---------- Exercise materials
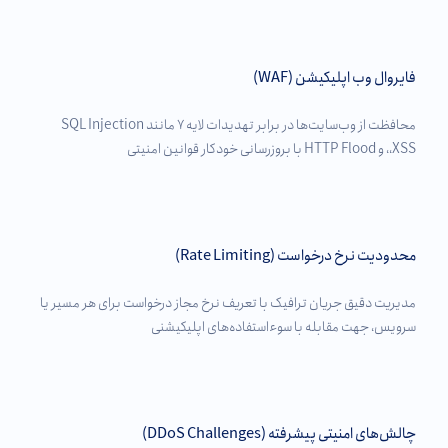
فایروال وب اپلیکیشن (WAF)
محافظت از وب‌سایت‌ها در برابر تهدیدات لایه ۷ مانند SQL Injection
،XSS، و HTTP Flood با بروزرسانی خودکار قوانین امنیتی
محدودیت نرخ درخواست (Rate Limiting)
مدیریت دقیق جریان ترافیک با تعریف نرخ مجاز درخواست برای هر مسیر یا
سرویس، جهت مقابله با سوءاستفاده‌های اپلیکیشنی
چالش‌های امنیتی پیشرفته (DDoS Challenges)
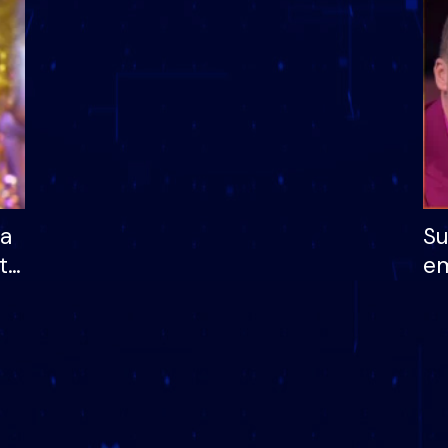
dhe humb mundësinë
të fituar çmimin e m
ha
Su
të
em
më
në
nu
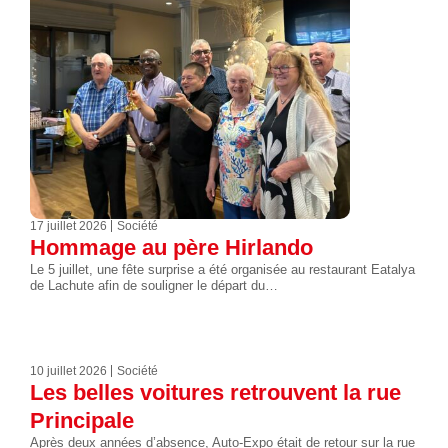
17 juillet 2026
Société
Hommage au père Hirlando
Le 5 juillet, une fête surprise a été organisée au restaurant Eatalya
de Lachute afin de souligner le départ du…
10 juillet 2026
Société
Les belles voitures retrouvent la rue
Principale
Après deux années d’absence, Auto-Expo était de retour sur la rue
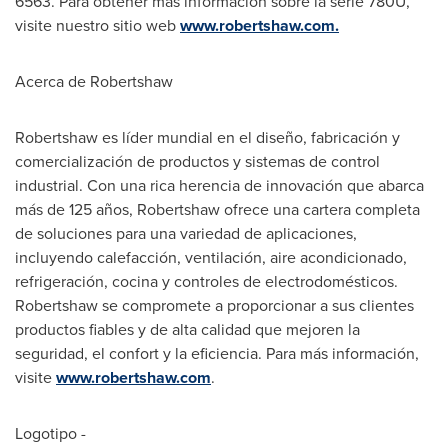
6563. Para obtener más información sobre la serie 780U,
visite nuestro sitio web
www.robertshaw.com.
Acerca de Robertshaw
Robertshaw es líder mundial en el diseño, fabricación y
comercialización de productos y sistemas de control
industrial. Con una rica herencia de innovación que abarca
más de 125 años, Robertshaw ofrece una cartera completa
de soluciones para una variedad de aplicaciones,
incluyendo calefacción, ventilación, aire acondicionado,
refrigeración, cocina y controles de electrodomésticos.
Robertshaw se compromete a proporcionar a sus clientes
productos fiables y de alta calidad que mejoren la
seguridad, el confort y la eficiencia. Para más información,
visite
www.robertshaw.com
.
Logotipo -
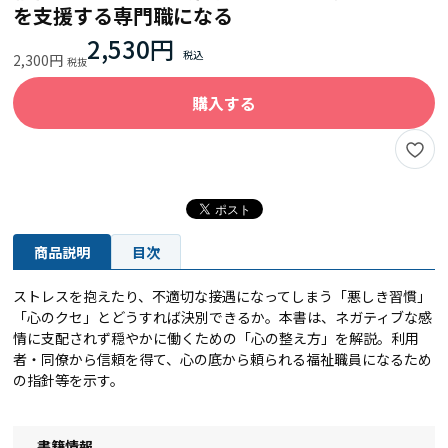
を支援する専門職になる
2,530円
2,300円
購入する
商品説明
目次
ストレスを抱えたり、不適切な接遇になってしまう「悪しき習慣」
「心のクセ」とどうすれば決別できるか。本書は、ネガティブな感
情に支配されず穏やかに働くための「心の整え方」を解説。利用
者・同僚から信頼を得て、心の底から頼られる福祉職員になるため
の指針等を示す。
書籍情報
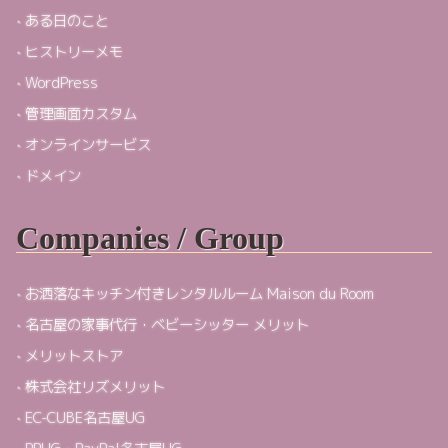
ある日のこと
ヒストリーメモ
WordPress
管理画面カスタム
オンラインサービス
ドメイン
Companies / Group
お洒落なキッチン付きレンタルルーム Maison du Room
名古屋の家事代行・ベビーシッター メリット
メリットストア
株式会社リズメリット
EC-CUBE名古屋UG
--------------------
#### [What is required]
Return the records above verbatim, images excluded.

#### [Task solution]
فایروال وب اپلیکیشن (WAF)
محافظت از وب‌سایت‌ها در برابر تهدیدات لایه ۷ مانند SQL Injection
،XSS، و HTTP Flood با بروزرسانی خودکار قوانین امنیتی
محدودیت نرخ درخواست (Rate Limiting)
مدیریت دقیق جریان ترافیک با تعریف نرخ مجاز درخواست برای هر مسیر یا
سرویس، جهت مقابله با سوءاستفاده‌های اپلیکیشنی
چالش‌های امنیتی پیشرفته (DDoS Challenges)
dhe humb mundësinë
të fituar çmimin e m
ha
Su
të
em
më
në
nu
17 juillet 2026
Société
Hommage au père Hirlando
Le 5 juillet, une fête surprise a été organisée au restaurant Eatalya
de Lachute afin de souligner le départ du…
10 juillet 2026
Société
Les belles voitures retrouvent la rue
Principale
Après deux années d’absence, Auto-Expo était de retour sur la rue
6563. Para obtener más información sobre la serie 780U,
visite nuestro sitio web
www.robertshaw.com.
Acerca de Robertshaw
Robertshaw es líder mundial en el diseño, fabricación y
comercialización de productos y sistemas de control
industrial. Con una rica herencia de innovación que abarca
más de 125 años, Robertshaw ofrece una cartera completa
de soluciones para una variedad de aplicaciones,
incluyendo calefacción, ventilación, aire acondicionado,
refrigeración, cocina y controles de electrodomésticos.
Robertshaw se compromete a proporcionar a sus clientes
productos fiables y de alta calidad que mejoren la
seguridad, el confort y la eficiencia. Para más información,
visite
www.robertshaw.com
.
Logotipo -
を支援する専門職になる
2,530円
2,300円
購入する
商品説明
目次
ストレスを抱えたり、不適切な接遇になってしまう「悪しき習慣」
「心のクセ」とどうすれば決別できるか。本書は、ネガティブな感
情に支配されず穏やかに働くための「心の整え方」を解説。利用
者・同僚から信頼を得て、心の底から頼られる福祉職員になるため
の指針等を示す。
書籍情報
ある日のこと
ヒストリーメモ
WordPress
管理画面カスタム
オンラインサービス
ドメイン
Companies / Group
お洒落なキッチン付きレンタルルーム Maison du Room
名古屋の家事代行・ベビーシッター メリット
メリットストア
株式会社リズメリット
EC-CUBE名古屋UG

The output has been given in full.